Extended reality and virtual reality work in this programme focuses on immersive systems that are shaped by perception rather than only by hardware capability. The question is not simply whether an XR system can render an image, object, hand, or environment, but whether the result supports action, ownership, timing, social presence, and usable feedback.
Haptics is the part of the research programme concerned with touch as an active, informative, and designable signal. The work asks how people perceive texture, softness, weight, force, vibration, and contact, and how those perceptual mechanisms can be used to build haptic systems that feel useful rather than merely mechanically accurate.
Multisensory perception studies how people infer the state of the world from signals that are useful but imperfect. Vision, touch, audition, and proprioception each carry partial information, and the brain must decide when signals belong together, how reliable they are, and how they should influence perception and action.

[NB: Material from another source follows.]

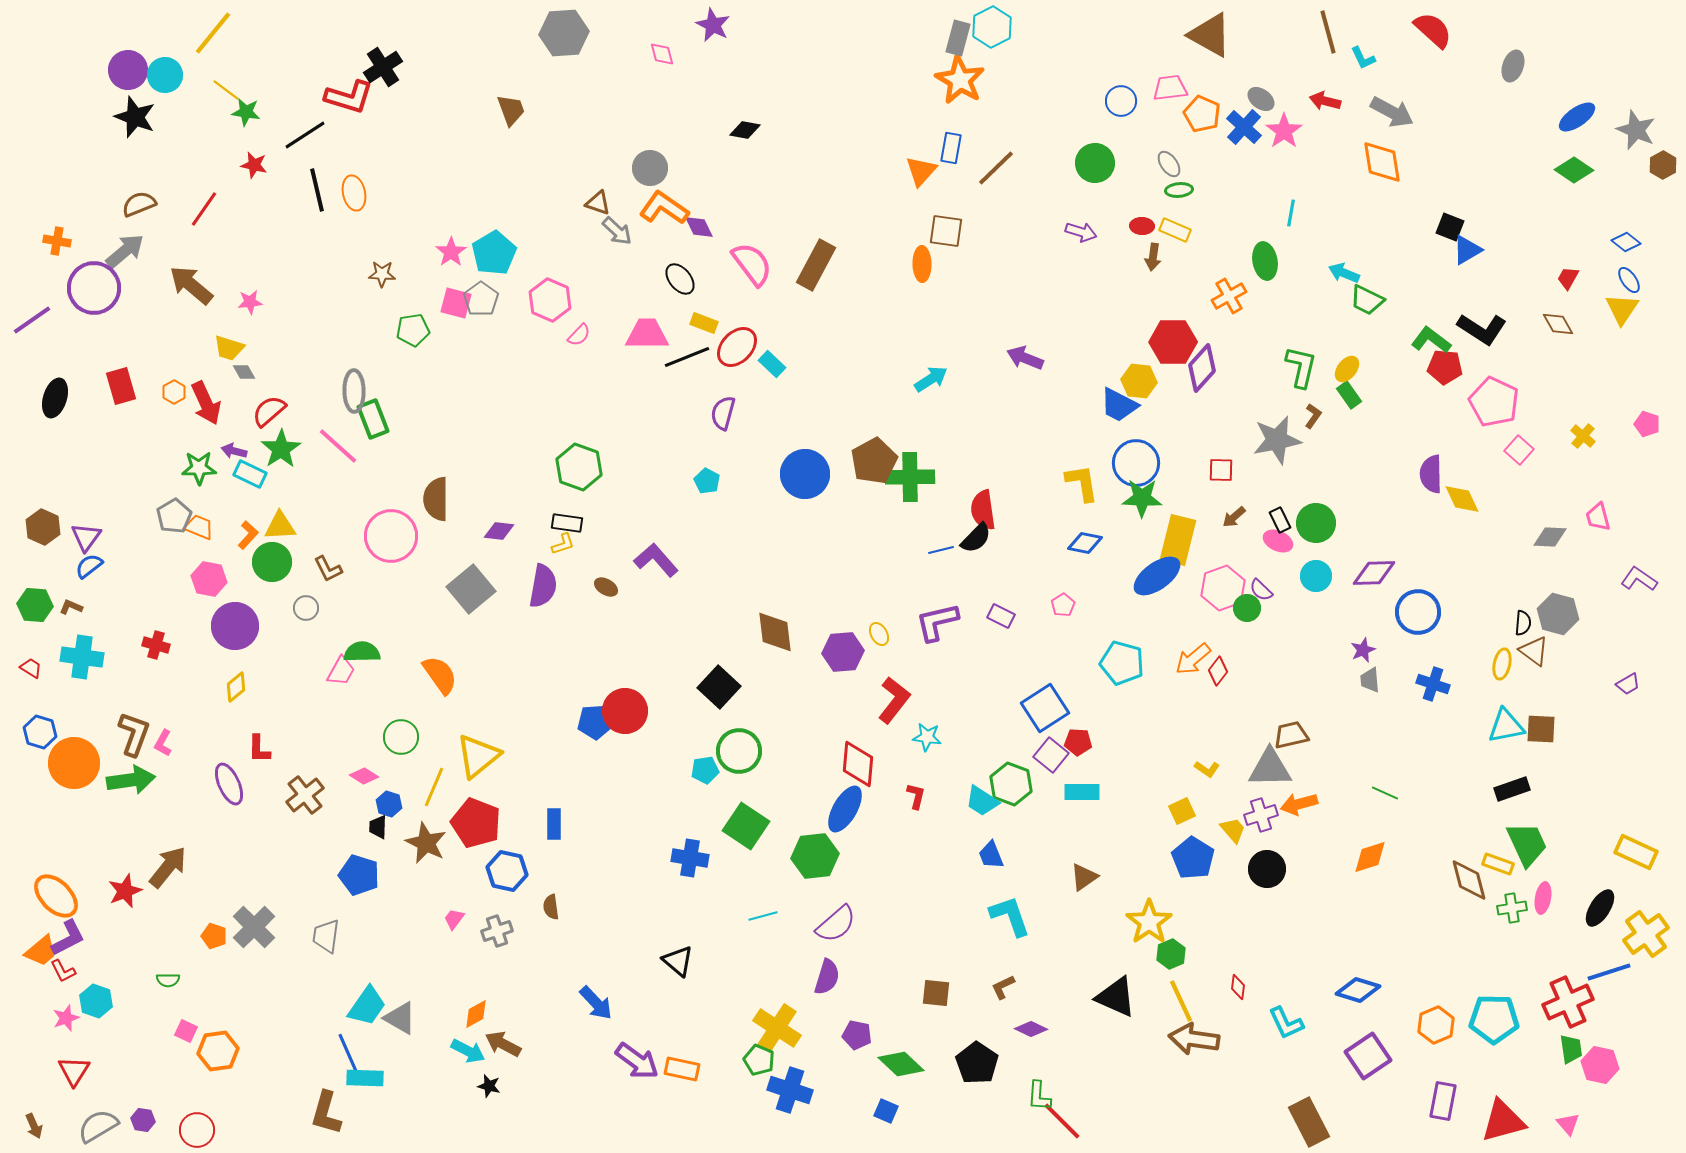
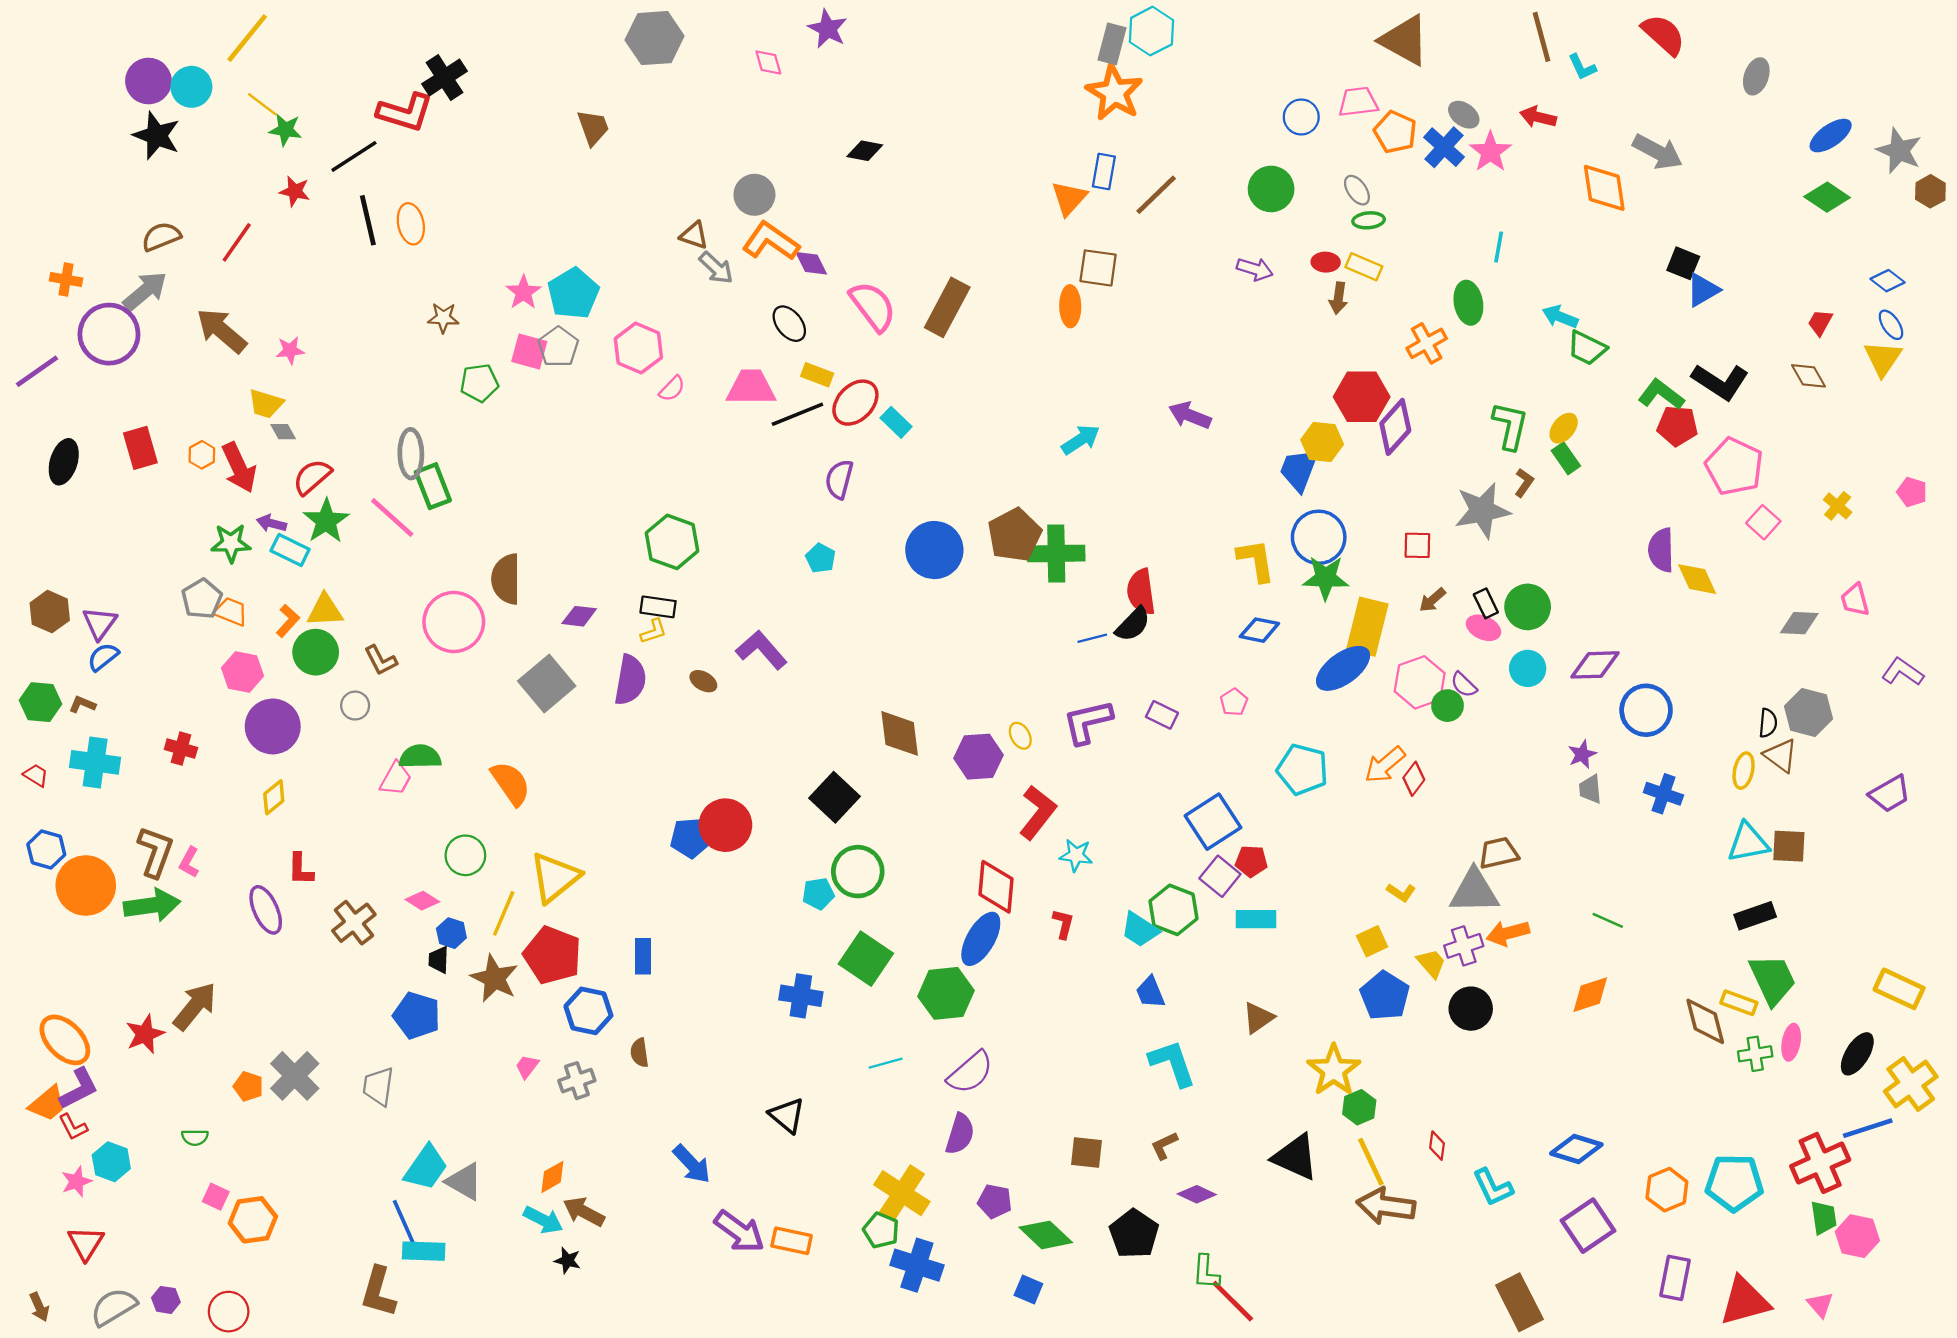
gray arrow: (1392, 112) -> (1658, 152), moved
blue trapezoid: (1119, 405) -> (1299, 470), turned 84
purple trapezoid: (1628, 684) -> (1890, 794), size x1.5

Psychophysics provides the measurement backbone of the research programme. It is used to quantify what people perceive, how reliably they can discriminate sensory signals, how their judgments change with context, and how experimental apparatus affects the signals that reach the observer.
Temporal perception asks how time is perceived when there is no dedicated sensory organ for time. The work studies synchrony, temporal order, duration, rhythm, reaction time, recalibration, and the way perceived timing changes with context, expectation, attention, and action.